─── Input ───
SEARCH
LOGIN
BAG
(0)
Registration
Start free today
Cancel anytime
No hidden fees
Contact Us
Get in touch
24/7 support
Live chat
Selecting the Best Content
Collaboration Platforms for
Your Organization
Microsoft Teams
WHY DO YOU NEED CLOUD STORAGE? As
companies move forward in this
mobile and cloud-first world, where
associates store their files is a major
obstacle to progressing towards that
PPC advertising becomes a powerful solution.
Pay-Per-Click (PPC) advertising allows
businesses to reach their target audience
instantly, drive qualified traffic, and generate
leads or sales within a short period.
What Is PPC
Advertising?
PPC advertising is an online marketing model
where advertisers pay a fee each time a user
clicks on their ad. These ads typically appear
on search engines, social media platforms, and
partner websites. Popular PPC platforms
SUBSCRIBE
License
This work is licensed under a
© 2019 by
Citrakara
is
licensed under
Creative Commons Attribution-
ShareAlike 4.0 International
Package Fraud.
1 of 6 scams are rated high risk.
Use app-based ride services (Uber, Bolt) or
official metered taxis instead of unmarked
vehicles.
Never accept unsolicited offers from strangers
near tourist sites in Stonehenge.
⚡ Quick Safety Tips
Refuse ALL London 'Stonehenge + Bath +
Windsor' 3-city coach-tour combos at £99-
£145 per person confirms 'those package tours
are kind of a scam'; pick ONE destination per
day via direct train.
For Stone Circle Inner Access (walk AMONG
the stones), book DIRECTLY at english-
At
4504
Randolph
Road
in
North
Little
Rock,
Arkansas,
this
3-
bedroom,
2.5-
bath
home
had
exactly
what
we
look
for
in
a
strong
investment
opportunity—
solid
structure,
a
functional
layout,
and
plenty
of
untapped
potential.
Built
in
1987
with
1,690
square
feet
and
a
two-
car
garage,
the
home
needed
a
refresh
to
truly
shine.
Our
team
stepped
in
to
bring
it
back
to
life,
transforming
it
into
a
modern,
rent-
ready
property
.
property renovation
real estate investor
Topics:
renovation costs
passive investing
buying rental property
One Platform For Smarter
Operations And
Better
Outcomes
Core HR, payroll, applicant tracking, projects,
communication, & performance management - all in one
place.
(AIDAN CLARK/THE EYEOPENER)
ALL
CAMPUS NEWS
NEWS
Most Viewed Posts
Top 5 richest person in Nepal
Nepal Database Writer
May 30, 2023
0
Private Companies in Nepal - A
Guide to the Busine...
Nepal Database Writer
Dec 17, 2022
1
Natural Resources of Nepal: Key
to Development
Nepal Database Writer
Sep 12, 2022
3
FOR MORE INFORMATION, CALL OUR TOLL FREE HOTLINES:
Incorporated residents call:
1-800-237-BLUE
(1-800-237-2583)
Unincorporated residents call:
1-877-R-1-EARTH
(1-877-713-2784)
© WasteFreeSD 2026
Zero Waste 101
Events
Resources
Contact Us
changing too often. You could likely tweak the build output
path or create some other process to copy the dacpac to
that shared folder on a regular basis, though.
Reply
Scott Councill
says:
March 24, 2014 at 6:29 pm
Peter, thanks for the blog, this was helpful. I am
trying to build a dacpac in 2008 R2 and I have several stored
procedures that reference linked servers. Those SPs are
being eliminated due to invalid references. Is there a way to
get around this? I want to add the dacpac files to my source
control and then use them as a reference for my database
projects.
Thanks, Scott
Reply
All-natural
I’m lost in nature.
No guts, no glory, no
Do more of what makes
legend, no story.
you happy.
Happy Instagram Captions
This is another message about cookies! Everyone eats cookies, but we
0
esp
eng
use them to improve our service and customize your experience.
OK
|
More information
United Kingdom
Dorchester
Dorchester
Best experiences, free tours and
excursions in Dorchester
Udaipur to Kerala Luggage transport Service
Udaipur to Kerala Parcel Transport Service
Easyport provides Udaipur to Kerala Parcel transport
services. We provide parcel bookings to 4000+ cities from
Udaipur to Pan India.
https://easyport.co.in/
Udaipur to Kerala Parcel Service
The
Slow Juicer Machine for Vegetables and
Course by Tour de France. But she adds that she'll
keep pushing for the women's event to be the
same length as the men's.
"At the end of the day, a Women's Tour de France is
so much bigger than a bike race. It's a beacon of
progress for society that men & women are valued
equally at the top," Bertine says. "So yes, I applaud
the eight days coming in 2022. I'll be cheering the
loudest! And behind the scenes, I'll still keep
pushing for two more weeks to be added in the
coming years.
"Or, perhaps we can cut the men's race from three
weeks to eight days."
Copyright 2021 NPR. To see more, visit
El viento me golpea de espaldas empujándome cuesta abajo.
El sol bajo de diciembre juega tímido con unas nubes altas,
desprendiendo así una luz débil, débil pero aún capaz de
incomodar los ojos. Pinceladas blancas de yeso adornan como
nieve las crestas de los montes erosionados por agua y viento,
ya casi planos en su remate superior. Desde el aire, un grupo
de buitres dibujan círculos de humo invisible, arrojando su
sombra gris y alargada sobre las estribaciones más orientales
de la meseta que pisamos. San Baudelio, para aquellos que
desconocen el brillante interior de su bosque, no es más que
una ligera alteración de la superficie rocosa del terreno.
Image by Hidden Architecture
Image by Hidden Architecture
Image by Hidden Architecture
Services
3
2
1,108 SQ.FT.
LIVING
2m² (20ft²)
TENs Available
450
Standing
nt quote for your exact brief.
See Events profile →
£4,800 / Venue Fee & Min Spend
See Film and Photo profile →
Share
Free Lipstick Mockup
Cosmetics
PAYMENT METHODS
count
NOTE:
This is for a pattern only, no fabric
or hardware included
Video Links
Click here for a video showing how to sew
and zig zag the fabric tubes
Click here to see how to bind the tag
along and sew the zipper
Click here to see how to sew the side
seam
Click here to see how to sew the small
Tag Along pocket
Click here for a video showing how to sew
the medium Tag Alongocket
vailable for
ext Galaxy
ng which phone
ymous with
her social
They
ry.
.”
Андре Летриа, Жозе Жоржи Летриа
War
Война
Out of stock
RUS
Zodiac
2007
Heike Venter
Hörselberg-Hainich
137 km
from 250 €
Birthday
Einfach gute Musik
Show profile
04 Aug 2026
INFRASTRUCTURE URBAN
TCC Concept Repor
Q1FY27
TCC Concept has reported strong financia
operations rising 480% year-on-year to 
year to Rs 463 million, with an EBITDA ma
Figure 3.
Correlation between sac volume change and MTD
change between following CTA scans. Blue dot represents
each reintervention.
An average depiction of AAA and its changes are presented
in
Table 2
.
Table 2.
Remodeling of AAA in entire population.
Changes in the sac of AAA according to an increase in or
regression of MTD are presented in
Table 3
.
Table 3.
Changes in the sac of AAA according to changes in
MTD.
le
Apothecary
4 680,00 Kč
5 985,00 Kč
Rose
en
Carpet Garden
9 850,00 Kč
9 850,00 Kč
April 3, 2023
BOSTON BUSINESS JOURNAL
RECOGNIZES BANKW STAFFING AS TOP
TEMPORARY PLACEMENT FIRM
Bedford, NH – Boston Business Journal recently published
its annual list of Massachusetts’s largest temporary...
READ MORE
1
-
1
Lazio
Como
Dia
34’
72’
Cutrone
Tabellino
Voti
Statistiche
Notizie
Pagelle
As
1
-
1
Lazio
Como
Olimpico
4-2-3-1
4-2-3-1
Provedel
───
» **Exercise instructions**: With the line containing "Package Fraud." as the last one, please set down exactly the lines of the records above from their very first line, and nothing more.

» **Written solution**:
SEARCH
LOGIN
BAG
(0)
Registration
Start free today
Cancel anytime
No hidden fees
Contact Us
Get in touch
24/7 support
Live chat
Selecting the Best Content
Collaboration Platforms for
Your Organization
Microsoft Teams
WHY DO YOU NEED CLOUD STORAGE? As
companies move forward in this
mobile and cloud-first world, where
associates store their files is a major
obstacle to progressing towards that
PPC advertising becomes a powerful solution.
Pay-Per-Click (PPC) advertising allows
businesses to reach their target audience
instantly, drive qualified traffic, and generate
leads or sales within a short period.
What Is PPC
Advertising?
PPC advertising is an online marketing model
where advertisers pay a fee each time a user
clicks on their ad. These ads typically appear
on search engines, social media platforms, and
partner websites. Popular PPC platforms
SUBSCRIBE
License
This work is licensed under a
© 2019 by
Citrakara
is
licensed under
Creative Commons Attribution-
ShareAlike 4.0 International
Package Fraud.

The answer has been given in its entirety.